Leased lines (also known as private wires) have been around since the days of the telegraph.
The same transmission technology is used in the local loop (and sometimes in the backhaul from the local exchange to the switch) for packet/frame/cell switched technologies (X.25, Frame Relay, SMDS, ATM) as in contemporary leased lines. Note : MPLS is not a transmission technology; a leased line could be changed to an MPLS link just by changing the software in the routers at each end. *1
With a long-distance leased line, resources are dedicated to the line in the telco backbone network (amplifiers and pairs in the early analogue days, timeslots in the PDH and SONET/SDH days). This requires more circuits and equipment than an MPLS network, where oversubscription of the bandwidth is usual. It was usual that the PDH data network was separate from the voice network, leading to further costs.
Therefore, telcos have been able to price MPLS and its predecessors more competitively than leased lines and have gradually phased out the latter. In the UK, Megastream services were still available for sale up to December 2021, but I doubt many circuits were sold for data in the 21st century (non-data leased lines still have their place in railway signalling and air traffic control, for instance).
Apart from the cost savings available, a company wishing to connect a number of sites together with leased lines either has to create a central hub with the capacity for one link per site (and take a risk that a failure of the central site shuts down the entire network) or lease extra lines to create a mesh.
With a packet/frame/cell/label switched network, the mesh is created by the router configuration and alternative routing is easily set up.This was an important reason in my personal experience managing a network of about 30 sites for replacing the multiple hub and spoke leased line network of 1993 with Frame Relay in 1998 and MPLS in 2003.

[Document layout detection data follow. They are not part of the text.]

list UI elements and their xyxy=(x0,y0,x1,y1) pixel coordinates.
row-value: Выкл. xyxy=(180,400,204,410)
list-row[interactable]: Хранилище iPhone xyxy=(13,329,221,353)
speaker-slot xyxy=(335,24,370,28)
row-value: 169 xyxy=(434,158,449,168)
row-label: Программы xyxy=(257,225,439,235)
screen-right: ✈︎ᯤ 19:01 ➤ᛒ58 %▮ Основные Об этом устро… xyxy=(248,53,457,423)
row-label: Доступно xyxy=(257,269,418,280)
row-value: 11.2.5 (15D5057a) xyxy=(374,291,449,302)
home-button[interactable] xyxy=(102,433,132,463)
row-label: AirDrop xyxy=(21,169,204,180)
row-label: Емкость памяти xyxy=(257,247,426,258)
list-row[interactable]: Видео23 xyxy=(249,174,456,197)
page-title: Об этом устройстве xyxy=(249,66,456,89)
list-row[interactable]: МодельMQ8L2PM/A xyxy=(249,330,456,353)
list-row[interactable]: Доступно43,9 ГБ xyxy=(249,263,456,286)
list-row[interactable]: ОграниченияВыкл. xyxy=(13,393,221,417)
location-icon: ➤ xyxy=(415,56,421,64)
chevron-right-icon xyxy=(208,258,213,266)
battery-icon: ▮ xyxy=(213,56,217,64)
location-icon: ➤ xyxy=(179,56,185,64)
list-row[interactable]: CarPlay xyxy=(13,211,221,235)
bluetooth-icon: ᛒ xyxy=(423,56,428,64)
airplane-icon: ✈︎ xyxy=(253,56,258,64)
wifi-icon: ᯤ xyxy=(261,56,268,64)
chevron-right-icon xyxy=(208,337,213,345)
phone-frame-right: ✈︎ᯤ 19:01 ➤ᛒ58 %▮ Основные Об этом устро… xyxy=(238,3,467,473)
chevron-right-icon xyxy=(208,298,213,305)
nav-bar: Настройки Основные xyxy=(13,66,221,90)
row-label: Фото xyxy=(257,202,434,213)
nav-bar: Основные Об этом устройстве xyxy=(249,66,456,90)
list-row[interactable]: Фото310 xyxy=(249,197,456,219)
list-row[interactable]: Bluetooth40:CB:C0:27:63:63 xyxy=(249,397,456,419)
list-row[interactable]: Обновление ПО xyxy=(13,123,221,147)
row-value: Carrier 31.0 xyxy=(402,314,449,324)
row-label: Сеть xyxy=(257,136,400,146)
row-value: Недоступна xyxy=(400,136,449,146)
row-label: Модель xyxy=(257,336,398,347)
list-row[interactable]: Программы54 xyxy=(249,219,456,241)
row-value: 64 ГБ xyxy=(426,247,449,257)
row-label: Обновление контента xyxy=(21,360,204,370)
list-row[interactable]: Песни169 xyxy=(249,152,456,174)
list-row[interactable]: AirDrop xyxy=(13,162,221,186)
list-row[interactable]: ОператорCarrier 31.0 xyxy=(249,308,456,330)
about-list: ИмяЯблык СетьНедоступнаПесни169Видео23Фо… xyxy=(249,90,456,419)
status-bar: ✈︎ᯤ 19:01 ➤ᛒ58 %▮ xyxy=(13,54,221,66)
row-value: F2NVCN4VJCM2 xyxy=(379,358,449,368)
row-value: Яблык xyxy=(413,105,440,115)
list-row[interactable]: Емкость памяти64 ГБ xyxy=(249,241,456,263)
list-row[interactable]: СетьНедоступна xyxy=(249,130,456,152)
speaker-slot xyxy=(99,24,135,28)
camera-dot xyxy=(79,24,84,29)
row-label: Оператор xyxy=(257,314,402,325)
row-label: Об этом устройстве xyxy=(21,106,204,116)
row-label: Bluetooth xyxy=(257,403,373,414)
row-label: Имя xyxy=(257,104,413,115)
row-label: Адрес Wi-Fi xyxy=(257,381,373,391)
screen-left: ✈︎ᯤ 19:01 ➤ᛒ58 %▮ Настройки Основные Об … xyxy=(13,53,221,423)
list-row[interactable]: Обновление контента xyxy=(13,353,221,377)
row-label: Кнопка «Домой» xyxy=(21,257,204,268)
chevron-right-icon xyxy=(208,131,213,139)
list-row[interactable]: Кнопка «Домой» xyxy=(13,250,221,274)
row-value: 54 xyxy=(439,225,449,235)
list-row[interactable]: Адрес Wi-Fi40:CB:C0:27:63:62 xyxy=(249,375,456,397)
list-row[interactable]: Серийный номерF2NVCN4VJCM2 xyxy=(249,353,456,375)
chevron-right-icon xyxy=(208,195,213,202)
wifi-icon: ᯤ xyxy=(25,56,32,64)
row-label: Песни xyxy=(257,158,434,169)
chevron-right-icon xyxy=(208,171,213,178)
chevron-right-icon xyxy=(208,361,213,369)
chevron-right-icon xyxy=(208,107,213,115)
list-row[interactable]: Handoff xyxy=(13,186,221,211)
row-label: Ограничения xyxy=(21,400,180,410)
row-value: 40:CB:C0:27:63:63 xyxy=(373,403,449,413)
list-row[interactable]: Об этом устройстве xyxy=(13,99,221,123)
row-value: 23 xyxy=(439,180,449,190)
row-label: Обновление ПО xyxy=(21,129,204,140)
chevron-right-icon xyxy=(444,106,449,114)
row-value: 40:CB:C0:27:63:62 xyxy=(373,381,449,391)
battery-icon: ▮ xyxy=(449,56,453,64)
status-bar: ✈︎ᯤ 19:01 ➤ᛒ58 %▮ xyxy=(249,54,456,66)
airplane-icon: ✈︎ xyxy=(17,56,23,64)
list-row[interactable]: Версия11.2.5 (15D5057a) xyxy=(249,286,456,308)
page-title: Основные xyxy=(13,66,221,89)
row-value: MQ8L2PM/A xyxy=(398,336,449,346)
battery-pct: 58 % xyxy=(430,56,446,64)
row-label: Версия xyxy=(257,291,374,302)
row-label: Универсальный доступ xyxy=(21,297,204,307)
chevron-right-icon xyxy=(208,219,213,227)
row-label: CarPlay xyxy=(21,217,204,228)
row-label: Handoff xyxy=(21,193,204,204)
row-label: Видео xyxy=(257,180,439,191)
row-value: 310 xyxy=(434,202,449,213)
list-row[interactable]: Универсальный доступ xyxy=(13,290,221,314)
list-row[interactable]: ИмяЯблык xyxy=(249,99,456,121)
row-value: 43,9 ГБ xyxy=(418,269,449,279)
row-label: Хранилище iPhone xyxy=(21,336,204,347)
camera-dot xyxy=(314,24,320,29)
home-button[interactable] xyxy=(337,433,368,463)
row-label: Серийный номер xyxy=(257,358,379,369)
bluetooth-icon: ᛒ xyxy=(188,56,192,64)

Another possibility offered by MPLS is the ability to mix public Internet access and private networks in the same local circuit and CE router. The CE router is not limited to one private network, so a multi-tenanted office could provide MPLS access for different tenants to their related sites with shared equipment. This requires a level of trust and bandwidth mix which seems unlikely to me.
*1 The introduction of fibre services changed the bandwidth available but not the nature of the services; long-haul Gigabit Ethernet was available on a leased-line basis in the early 2000s.